Taxes on capital gains

At its core, Biden’s tax plan focuses on increasing taxes for Americans who earn more than $ 400,000 (it’s still unclear whether that’s for families or per person). For example, the plan would raise the highest income tax rate and tax more of their income on Social Security.

And Biden would increase tariffs on millionaires and billionaires more.

For example, he wants to tax long-term capital gains at the same rate as wages for households earning more than $ 1 million per year.

Wealthy Americans currently pay a rate of 37% on wages and a lower rate of 20% on investment income (plus a supplement of 3.8%).

The Biden tax plan would increase the capital gains tax for millionaires to 39.6% – the same rate at which the president would tax job income for high earners.

Treasury Secretary Janet Yellen told the Senate in January that this change to capital gains tax was a long-term goal of the Biden government.

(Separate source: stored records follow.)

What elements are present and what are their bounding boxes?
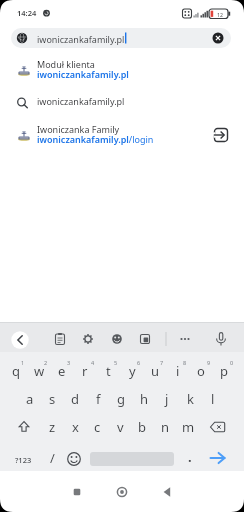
button[interactable]: m [177, 415, 199, 439]
button[interactable] [62, 478, 92, 506]
staticText: s [49, 390, 56, 408]
button[interactable] [13, 415, 37, 439]
button[interactable]: j [156, 387, 178, 411]
button[interactable] [11, 28, 231, 48]
staticText: i [176, 362, 180, 380]
button[interactable] [77, 328, 99, 350]
staticText: f [96, 390, 101, 408]
button[interactable]: c [86, 415, 108, 439]
button[interactable]: k [179, 387, 201, 411]
button[interactable] [0, 119, 244, 153]
button[interactable] [0, 55, 244, 87]
button[interactable]: n [154, 415, 176, 439]
staticText: 8 [183, 359, 187, 366]
staticText: 6 [137, 359, 141, 366]
button[interactable] [206, 26, 230, 50]
staticText: y [129, 362, 136, 380]
staticText: a [26, 390, 34, 408]
button[interactable]: u [144, 359, 166, 383]
staticText: iwoniczankafamily.pl/login [37, 133, 154, 145]
staticText: k [187, 390, 194, 408]
button[interactable] [0, 89, 244, 115]
staticText: 1 [21, 359, 25, 366]
button[interactable]: e [51, 359, 73, 383]
staticText: 7 [160, 359, 164, 366]
staticText: 14:24 [17, 8, 37, 18]
staticText: j [165, 390, 169, 408]
button[interactable] [10, 328, 32, 350]
button[interactable]: x [64, 415, 86, 439]
button[interactable]: w [28, 359, 50, 383]
button[interactable]: g [110, 387, 132, 411]
staticText: c [94, 418, 101, 436]
staticText: Moduł klienta [37, 58, 95, 70]
staticText: 3 [67, 359, 71, 366]
button[interactable] [152, 478, 182, 506]
staticText: iwoniczankafamily.pl [37, 68, 129, 80]
staticText: u [151, 362, 160, 380]
staticText: v [117, 418, 124, 436]
button[interactable]: . [179, 445, 201, 469]
staticText: 9 [207, 359, 211, 366]
staticText: r [82, 362, 88, 380]
staticText: 0 [230, 359, 234, 366]
button[interactable] [174, 328, 196, 350]
button[interactable] [8, 449, 38, 469]
staticText: w [34, 362, 45, 380]
staticText: t [106, 362, 111, 380]
button[interactable]: i [167, 359, 189, 383]
staticText: 4 [91, 359, 95, 366]
button[interactable]: z [41, 415, 63, 439]
staticText: Iwoniczanka Family [37, 123, 120, 135]
staticText: x [72, 418, 79, 436]
staticText: 2 [44, 359, 48, 366]
staticText: b [138, 418, 146, 436]
button[interactable]: y [121, 359, 143, 383]
button[interactable]: l [202, 387, 224, 411]
staticText: n [161, 418, 170, 436]
staticText: iwoniczankafamily.pl [37, 95, 125, 107]
button[interactable]: f [87, 387, 109, 411]
button[interactable]: b [131, 415, 153, 439]
button[interactable] [107, 478, 137, 506]
button[interactable] [210, 328, 232, 350]
button[interactable] [205, 415, 229, 439]
staticText: p [220, 362, 228, 380]
button[interactable] [62, 447, 86, 470]
staticText: l [211, 390, 215, 408]
button[interactable]: p [213, 359, 235, 383]
staticText: m [182, 418, 195, 436]
button[interactable]: d [64, 387, 86, 411]
staticText: ?123 [15, 455, 32, 465]
staticText: h [140, 390, 149, 408]
staticText: q [12, 362, 20, 380]
staticText: 12 [217, 11, 223, 18]
staticText: d [71, 390, 79, 408]
button[interactable] [206, 447, 232, 470]
staticText: / [50, 449, 55, 467]
button[interactable] [106, 328, 128, 350]
button[interactable]: a [19, 387, 41, 411]
button[interactable]: r [74, 359, 96, 383]
button[interactable] [49, 328, 71, 350]
button[interactable]: t [97, 359, 119, 383]
button[interactable]: v [109, 415, 131, 439]
button[interactable]: s [41, 387, 63, 411]
staticText: e [58, 362, 66, 380]
button[interactable]: / [41, 446, 63, 470]
staticText: 5 [114, 359, 118, 366]
staticText: iwoniczankafamily.pl [37, 33, 125, 45]
staticText: z [49, 418, 56, 436]
button[interactable]: o [190, 359, 212, 383]
button[interactable]: q [5, 359, 27, 383]
button[interactable]: h [133, 387, 155, 411]
staticText: . [188, 448, 192, 466]
staticText: o [197, 362, 205, 380]
staticText: g [117, 390, 125, 408]
button[interactable] [134, 328, 156, 350]
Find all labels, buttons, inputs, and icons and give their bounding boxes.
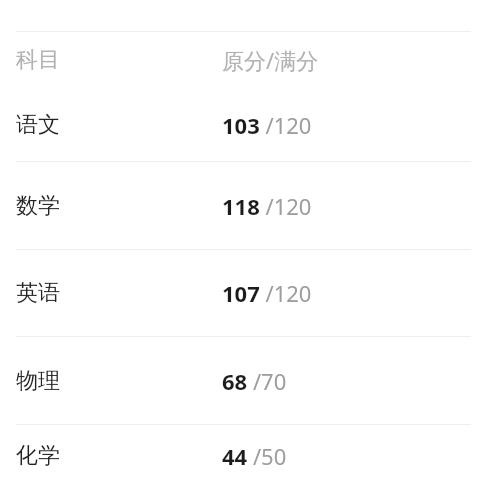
staticText: 物理 bbox=[16, 367, 60, 395]
staticText: 数学 bbox=[16, 192, 60, 220]
staticText: 化学 bbox=[16, 442, 60, 470]
button[interactable]: 语文 bbox=[0, 88, 487, 161]
button[interactable]: 英语 bbox=[0, 250, 487, 336]
staticText: 103 /120 bbox=[222, 110, 312, 140]
staticText: 107 /120 bbox=[222, 278, 312, 308]
button[interactable]: 物理 bbox=[0, 337, 487, 424]
staticText: 118 /120 bbox=[222, 191, 312, 221]
button[interactable]: 数学 bbox=[0, 162, 487, 249]
staticText: 68 /70 bbox=[222, 366, 287, 396]
staticText: 英语 bbox=[16, 279, 60, 307]
staticText: 44 /50 bbox=[222, 441, 287, 471]
staticText: 语文 bbox=[16, 111, 60, 139]
staticText: 科目 bbox=[16, 46, 60, 74]
button[interactable]: 化学 bbox=[0, 425, 487, 487]
staticText: 原分/满分 bbox=[222, 45, 319, 75]
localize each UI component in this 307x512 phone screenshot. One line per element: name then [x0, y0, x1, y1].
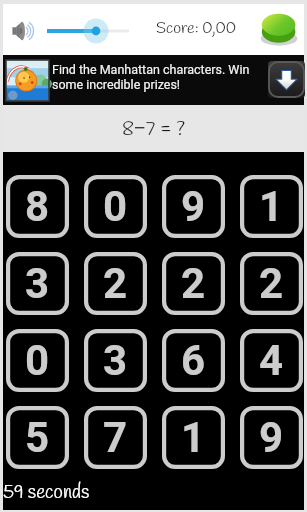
button[interactable]: 0 — [6, 329, 69, 392]
staticText: 3 — [25, 259, 50, 308]
button[interactable]: 5 — [6, 406, 69, 469]
staticText: 1 — [181, 413, 206, 462]
staticText: 4 — [259, 336, 284, 385]
staticText: 8 — [25, 182, 50, 231]
staticText: 5 — [25, 413, 50, 462]
button[interactable]: 2 — [162, 252, 225, 315]
staticText: 6 — [181, 336, 206, 385]
staticText: 9 — [259, 413, 284, 462]
staticText: 0 — [103, 182, 128, 231]
button[interactable]: 4 — [240, 329, 303, 392]
button[interactable]: 6 — [162, 329, 225, 392]
button[interactable]: Play — [259, 10, 299, 48]
button[interactable]: Volume slider — [39, 16, 135, 46]
button[interactable]: Download — [268, 61, 305, 98]
button[interactable]: 1 — [240, 175, 303, 238]
staticText: 3 — [103, 336, 128, 385]
button[interactable]: Volume — [12, 19, 34, 41]
staticText: 59 seconds — [3, 480, 90, 505]
button[interactable]: 1 — [162, 406, 225, 469]
staticText: 9 — [181, 182, 206, 231]
staticText: Find the Manhattan characters. Win some … — [52, 62, 250, 92]
button[interactable]: 9 — [162, 175, 225, 238]
staticText: Score: 0,00 — [156, 18, 237, 39]
button[interactable]: 3 — [6, 252, 69, 315]
button[interactable]: 7 — [84, 406, 147, 469]
staticText: 2 — [103, 259, 128, 308]
button[interactable]: 3 — [84, 329, 147, 392]
staticText: 2 — [181, 259, 206, 308]
button[interactable]: 8 — [6, 175, 69, 238]
staticText: 2 — [259, 259, 284, 308]
button[interactable]: 0 — [84, 175, 147, 238]
staticText: 0 — [25, 336, 50, 385]
button[interactable]: 9 — [240, 406, 303, 469]
staticText: 1 — [259, 182, 284, 231]
staticText: 8−7 = ? — [122, 114, 186, 143]
button[interactable]: 2 — [84, 252, 147, 315]
button[interactable]: 2 — [240, 252, 303, 315]
staticText: 7 — [103, 413, 128, 462]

“We recognize that our tax system cannot be tilted towards corporate interests and the rich, while those primarily supported by wages bear an unequal burden,” she said in a written statement at her hearing.

However, capital gains policy could go beyond the consistently wealthy.

That could happen if a business owner who makes $ 75,000 a year sells his business for more than $ 1 million, said Robert Keebler, a tax adviser and licensed accountant in Green Bay, Wisconsin.

“You could say it’s fair to a Wall Street tycoon who makes a lot of money every year, but it might not seem fair to someone selling their business for a year,” Keebler said.

Wealth tax rules

Biden has also proposed changing the rules on asset transfers, such as with inheritance tax and gift tax.

Under current law, heirs can receive an asset, such as a stock or home, at current market interest rates (rather than the owner’s original cost) thanks to an “increase in base” on death.

This allows the heir to sell the property without paying tax on the increase in value over the owner’s life.

On the campaign trail, Biden said he would eliminate the step-by-step base.

If Congress can’t agree on anything, it would anyway.

Bruce Steiner

attorney at Kleinberg, Kaplan, Wolff & Cohen

He would also reduce the amount individuals can transfer without paying inheritance and gift taxes to $ 3.5 million in death probate and $ 1 million in lifetime gifts. There’s also a chance that Biden will raise the tax rate from the current 40%, said Bruce Steiner, an attorney at Kleinberg, Kaplan, Wolff & Cohen.

The Tax Cuts and Jobs Act raised the tax-free threshold to $ 11.7 million for individuals in 2017. That threshold will return to pre-TCJA limits in 2026, due to sunset provisions baked into the law.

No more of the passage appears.